O dossiê elaborado pela obscura Seopi (Secretaria de Operações Integradas), órgão do Ministério da Justiça, listando agentes de segurança pública e “formadores de opinião” de posicionamento antifascista é chocante. Uma espécie de lista negra, à moda daquelas elaboradas pelo SNI (Serviço Nacional de Informações), instrumento da ditadura militar de triste memória.

Ou pior:

“Um horror! Estamos reescrevendo a Gestapo com letras tropicais”, indigna-se o advogado criminal e procurador de Justiça aposentado Roberto Tardelli.

“A investigação estatal, a atividade de inteligência, só pode ocorrer quando existir concreta possibilidade de cometimento de crime. Não é o caso que está acontecendo”, adverte o advogado Pedro Estevam Serrano, professor de Direito Constitucional.

“Há que se fazer uma análise para ver se a ação caracteriza crime, mas com certeza caracteriza ato de improbidade, porque há gastos públicos com funcionários, horas de trabalho etc, para a realização de uma tarefa ilegal”, observa Serrano.

Ao instituir o habeas data, lembra o jurista, a Constituição Federal estabelece o direito de as pessoas não terem aspectos subjetivos seus (orientações política, ideológica, sexual, por exemplo) gravados ou mantidos em bancos públicos de informação.

Desnecessário indagar se fascistas também estão sendo relacionados pelo governo. A pergunta que todos fazem, aberta ou reservadamente, é se o presidente da República sabia, autorizou ou participou de alguma forma da confecção da lista de antifascistas.

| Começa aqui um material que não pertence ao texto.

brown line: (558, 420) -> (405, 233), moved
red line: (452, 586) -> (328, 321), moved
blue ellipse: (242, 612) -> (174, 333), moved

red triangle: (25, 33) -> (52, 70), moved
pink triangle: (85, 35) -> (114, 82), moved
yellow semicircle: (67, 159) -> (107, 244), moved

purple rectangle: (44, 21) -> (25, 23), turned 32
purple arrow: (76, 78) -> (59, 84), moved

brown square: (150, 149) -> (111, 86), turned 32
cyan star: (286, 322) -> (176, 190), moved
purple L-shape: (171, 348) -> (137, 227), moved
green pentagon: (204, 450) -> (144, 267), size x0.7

Para tal questionamento, Roberto Tardelli apresenta o seguinte raciocínio comparativo:

“Se estivéssemos no governo Lula – e isso não é brincadeira ou pilhéria -, eles (os bolsonaristas certamente; e talvez boa parte da imprensa) não teriam dúvida em dizer que o Lula sabia. E que, sabendo, deveria mover sua estrutura para impedir que aquilo acontecesse, ainda que não existissem provas de que ele soubesse que seu ministro estava ali coletando informações, dossiês, mirando pessoas inconvenientes ao governo.”

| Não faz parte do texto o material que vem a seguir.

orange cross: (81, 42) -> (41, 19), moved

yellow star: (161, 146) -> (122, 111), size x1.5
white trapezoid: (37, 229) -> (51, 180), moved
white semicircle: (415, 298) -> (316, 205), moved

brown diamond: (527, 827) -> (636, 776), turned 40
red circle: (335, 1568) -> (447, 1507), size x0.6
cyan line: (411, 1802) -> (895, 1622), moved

Perante um governo que enxerga o antifascismo como inimigo, deduz-se que seus aliados sejam os fascistas. Mas o raciocínio lógico não prova coisa nenhuma, nem a responsabilidade do presidente, por mais que ela pareça natural.

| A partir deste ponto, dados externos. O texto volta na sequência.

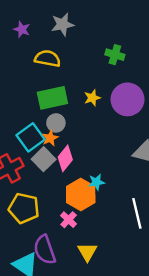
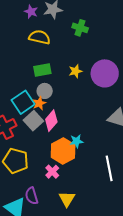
purple star: (22, 29) -> (31, 12), moved
green cross: (115, 55) -> (80, 28), moved
green rectangle: (52, 98) -> (42, 70), size x0.7
purple semicircle: (45, 250) -> (32, 196), size x0.7

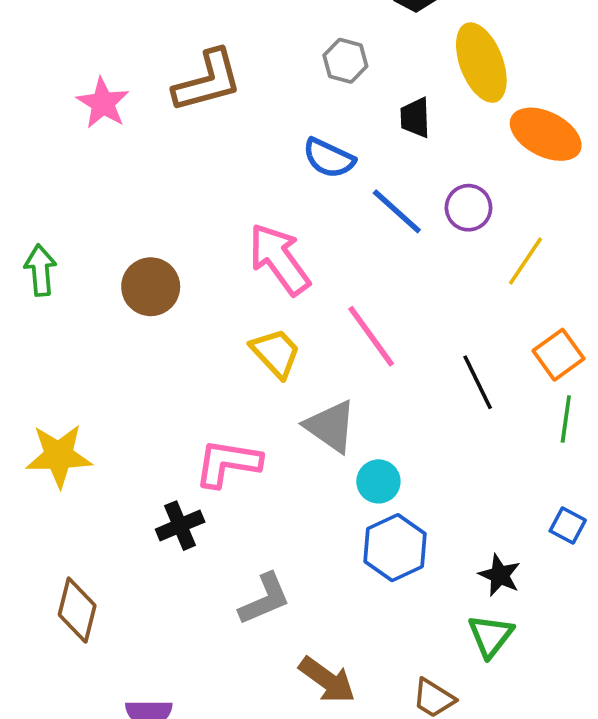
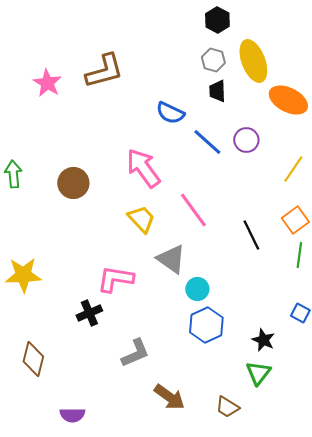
gray hexagon: (345, 61) -> (213, 60), moved
yellow line: (525, 261) -> (293, 169), moved

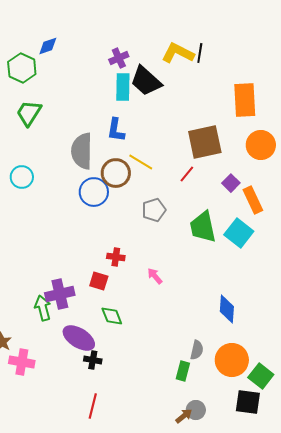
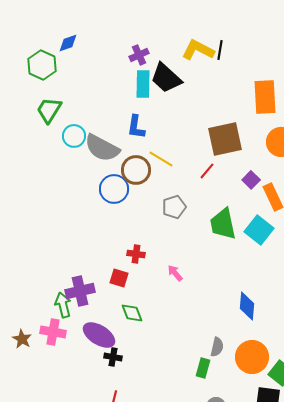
gray semicircle: (82, 151) -> (102, 148), turned -63
cyan circle: (22, 177) -> (74, 136), moved
pink cross: (22, 362) -> (53, 332), moved

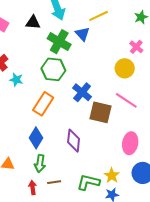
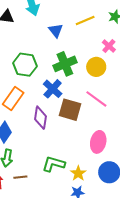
yellow line: (99, 16) -> (85, 21), moved
green cross: (59, 42) -> (65, 64), moved, turned 35
purple diamond: (74, 141) -> (40, 118), moved
green L-shape: (88, 182) -> (54, 164), moved

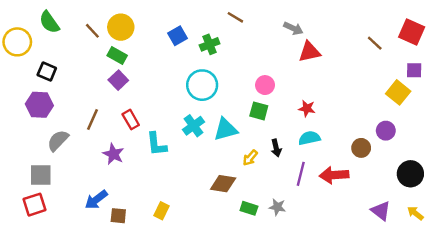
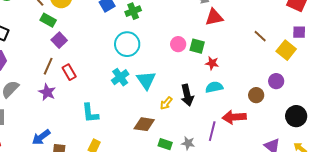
brown line: (375, 43) -> (260, 36), moved
green rectangle: (117, 55) -> (48, 20), moved
green square: (259, 111) -> (197, 46), moved
brown line: (92, 120) -> (48, 66), moved
cyan triangle: (226, 129) -> (146, 80), turned -50
cyan L-shape: (157, 144) -> (90, 113), moved
black arrow: (276, 148) -> (187, 95), size x1.5
purple star: (113, 154) -> (47, 92), moved
purple line: (301, 174) -> (212, 131), moved

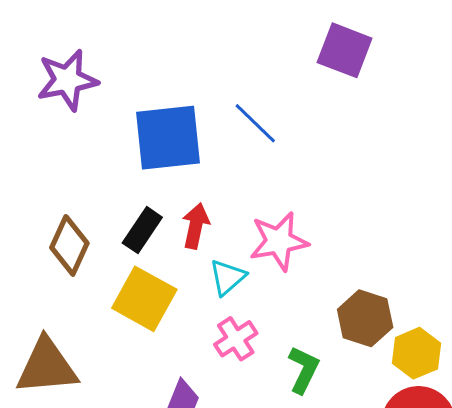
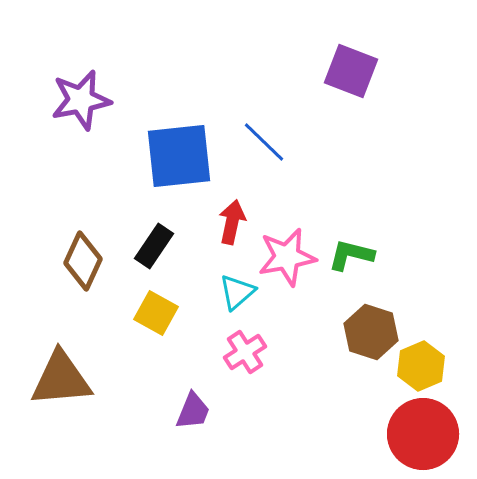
red arrow: (196, 226) -> (232, 222), moved
yellow square: (144, 299) -> (156, 313), size x0.7
green L-shape: (304, 370) -> (351, 255), moved, turned -102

“Para que haja envolvimento concreto do presidente nessa história, é preciso que uma ordem tenha partido pessoalmente dele. Não bastaria que ele soubesse, tivesse uma ideia. Ele manipulava? Ele dava ordens para que isso fosse alimentado?”, indaga Tardelli.

E conclui:

“Se houver tais provas, eu não tenho dúvida de que o presidente terá cometido um crime de responsabilidade dos mais graves.”